On Fri, Mar 2, 2012 at 00:38, Patrick Cassidy <pat@xxxxxxxxx> wrote:
John,
 I am curious to know what kinds of inconsistency you are referring to:

>  So far, so good.  But a problem arises when systems A and B
>  exchange messages that use only the "common" vocabulary defined
>   by the shared URIs.  They may use the same terms, but their
>  specialized "senses" of the terms may be inconsistent.

  Does this refer to cases where two communicating systems define (or
otherwise logically specify the intended meaning) of the *same* term (e.g.
'widget'), but use different definitions?  Of course, they may be logically
inconsistent.  But don't the two terms have different URI's (assuming the
URIs depend on the originating system)?
  In the interoperability scenario I have assumed that the mediating system
that provides a translation of local systems depending on a common
conceptual defining vocabulary would have to check for identity of
definitions not in the common vocabulary, and *not* assign identity to two
terms that do not have identical definitions, regardless of what local term
is used to label that ontology construct.

Pat


Patrick Cassidy
MICRA Inc.
cassidy@xxxxxxxxx
908-561-3416


-----Original Message-----
From: ontolog-forum-bounces@xxxxxxxxxxxxxxxx
[mailto:ontolog-forum-bounces@xxxxxxxxxxxxxxxx] On Behalf Of John F. Sowa
Sent: Thursday, March 01, 2012 10:17 AM
To: ontolog-forum@xxxxxxxxxxxxxxxx
Subject: Re: [ontolog-forum] Constructs, primitives, terms

Dear Matthew, Chris, and Nicola,

MW
> One of the problems with primitives is that if you are developing
> an ontology, then it is quite likely that entities that start out
> primitive may acquire a complete definition over time.

Yes, indeed.  That is also a problem with URIs that are supposed to
point to unique definitions.  When you import such a definition into
a context A that contains a lot of other axioms and definitions, the
simple imported terms will be used in more specialized ways.

Then if somebody else imports the same term into a different context B
with different axioms (or procedures), it will be used in a different
specialization.

So far, so good.  But a problem arises when systems A and B exchange
messages that use only the "common" vocabulary defined by the shared
URIs.  They may use the same terms, but their specialized "senses"
of the terms may be inconsistent.

CM
> It is impossible to define addition in terms of zero and successor.
> The reason for this, in a nutshell, is that the addition symbol is
> not eliminable; given the axioms for addition along with the axioms
> for zero and successor, you can "say" things that you cannot say
> in terms of the axioms for zero and successor alone...

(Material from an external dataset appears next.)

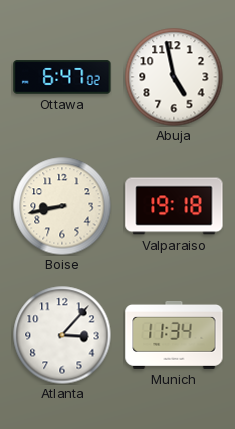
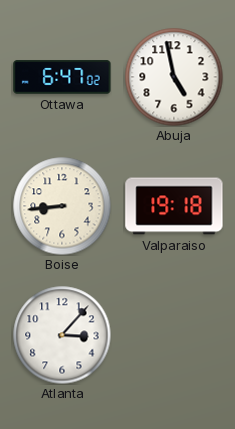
Boise: 8:43 -> 8:44
Munich: 11:34 -> none
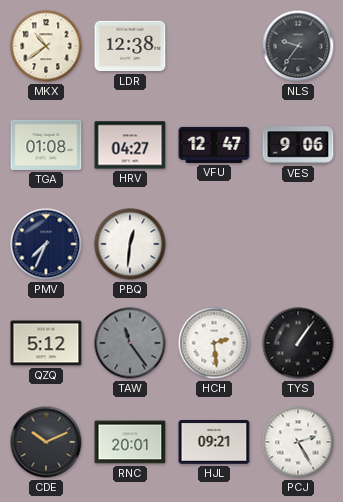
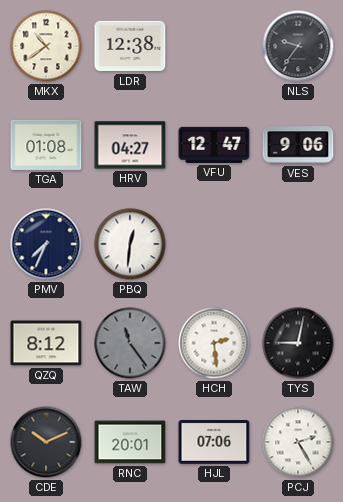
QZQ: 5:12 -> 8:12
TYS: 1:06 -> 9:02
HJL: 09:21 -> 07:06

Yes.  In general, a "closed form" definition can be eliminated.
For example,

   f(x) =  3x^2 + 5x - 17

You can replace any occurrence of f(y) by replacing x with y in the
defining _expression_.  But you can't do that for functions that are
directly or indirectly defined by recursion.  That is true of most
terms in any realistic ontology.

You can adopt a language that prohibits recursion, but that doesn't
solve the problem.  It just makes it impossible to state the full
definition of your critical terms.

Basic contradiction:  You can't have a practical system with completely
specified URIs and a restricted language to define them.

NG
> This is the reason why lightweight ontologies work very well as long as
> their terms are simple and understood by everybody. When we have very
> general, highly ambiguous terms, or technical terms whose meaning is
> not understood by everybody, then the importance of a clear semantic
> characterization (i.e., an axiomatic ontology) increases.

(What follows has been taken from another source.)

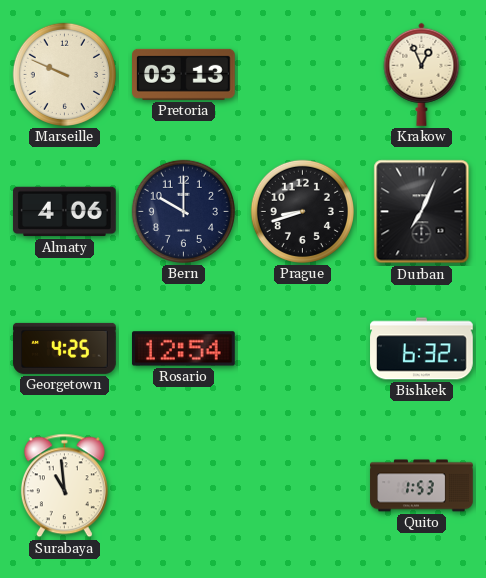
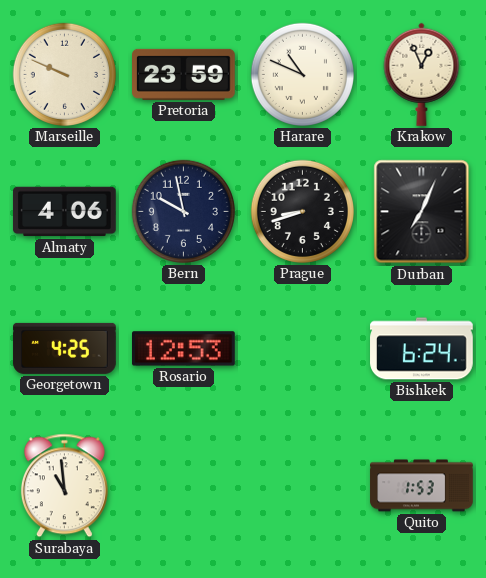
Pretoria: 03:13 -> 23:59
Harare: none -> 10:49
Bern: 10:00 -> 9:58
Rosario: 12:54 -> 12:53
Bishkek: 6:32 -> 6:24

Yes, indeed.  And as in the examples by Chris, those axioms will be
explicitly or implicitly recursive.

The net result (Horror of Horrors!) is that your ontology language
will be undecidable.  But as anybody who has worked with any practical
application knows, people have learned how to use undecidable languages
in practical ways for real-world applications.  In fact, decidable
languages are *never* used in practical applications without having
undecidable supplementary languages to do all the "heavy lifting".